KAWS launches worldwide exhibition through augmented reality app

Through the app, the artist has been able to exhibit work in otherwise restricted places, including the air space above the Louvre. (Courtesy Acute Art/KAWS)

Acute Art, an app-based art platform that has produced exhibitions with Marina Abramović, Olafur Eliasson, and Cao Fei, has announced an augmented reality (AR) project with the work of artist Brian Donnelley, known professionally as KAWS. The exhibition, EXPANDED HOLIDAY, launched today and is now on display throughout the world simultaneously thanks to the company’s AR app. “Invisible to the naked eye,” the company writes on its website, “the augmented reality art comes to life in your phone’s camera to reveal beautifully crafted sculptures that interact seamlessly and playfully with the world around them.”

Twelve of KAWS’s trademark clown sculptures, now floating several feet above the ground, have been spread out across eleven locations—Doha, Hong Kong, London, Melbourne, Paris, Sao Paulo, Seoul, Taipei, Serengeti National Park, Tokyo, and New York City. “When I realized the quality that could be achieved and experienced in AR, I was immediately drawn to its potential,” KAWS expressed in a statement. “I have been creating objects and exhibiting works in public spaces throughout my career, and this allows me to expand on that in a whole new arena. the possibilities of locations and scale are endless, and I’m excited to start a new dialogue in this medium.” The exhibition demonstrates a way for artwork to not only exist in multiple places at once, but to also be placed in sites otherwise restricted from installation. The same sculpture is currently visible, for example, within the iconic Grand Central Terminal atrium and the middle of the highly trafficked Shibuya Crossing in Tokyo.

A black-and-white CGI bear floating above a plain
EXPANDED HOLIDAY on display in the Serengeti. (Courtesy Acute Art/KAWS)

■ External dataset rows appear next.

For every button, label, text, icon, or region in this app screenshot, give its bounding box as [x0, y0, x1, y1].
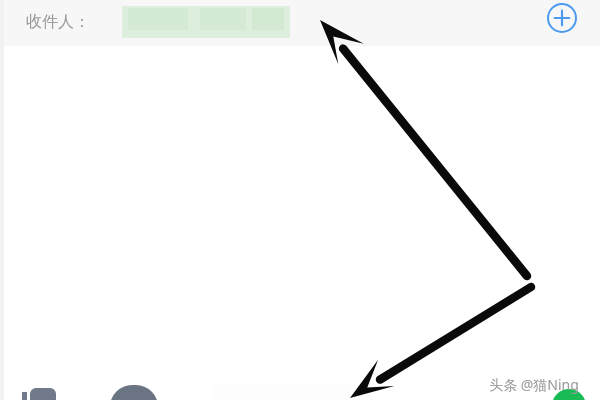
button[interactable]	[212, 383, 372, 400]
button[interactable]	[122, 6, 290, 38]
button[interactable]	[110, 385, 158, 400]
button[interactable]: Add recipient	[546, 2, 578, 34]
button[interactable]	[0, 0, 600, 46]
staticText: 头条 @猫Ning	[489, 375, 579, 394]
button[interactable]	[30, 388, 56, 400]
staticText: 收件人：	[26, 12, 90, 32]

EXPANDED HOLIDAY is also exhibited in Serengeti National Park, a vastly opposite site from Tokyo’s Shibuya Crossing. And yet, like any other exhibition, the artwork is for sale. Twenty-five of KAWS’s AR sculptures can be purchased as a collection for $10,000 and ‘placed’ wherever the purchaser chooses, with the option of being privately or publicly visible. “His editions will demonstrate that works of art in virtual space can be just as precious and sought-after as those in our physical surroundings,” Jacob de Geer, chief executive of Acute Art, told CNN.

EXPANDED HOLIDAY will be on view until March 26.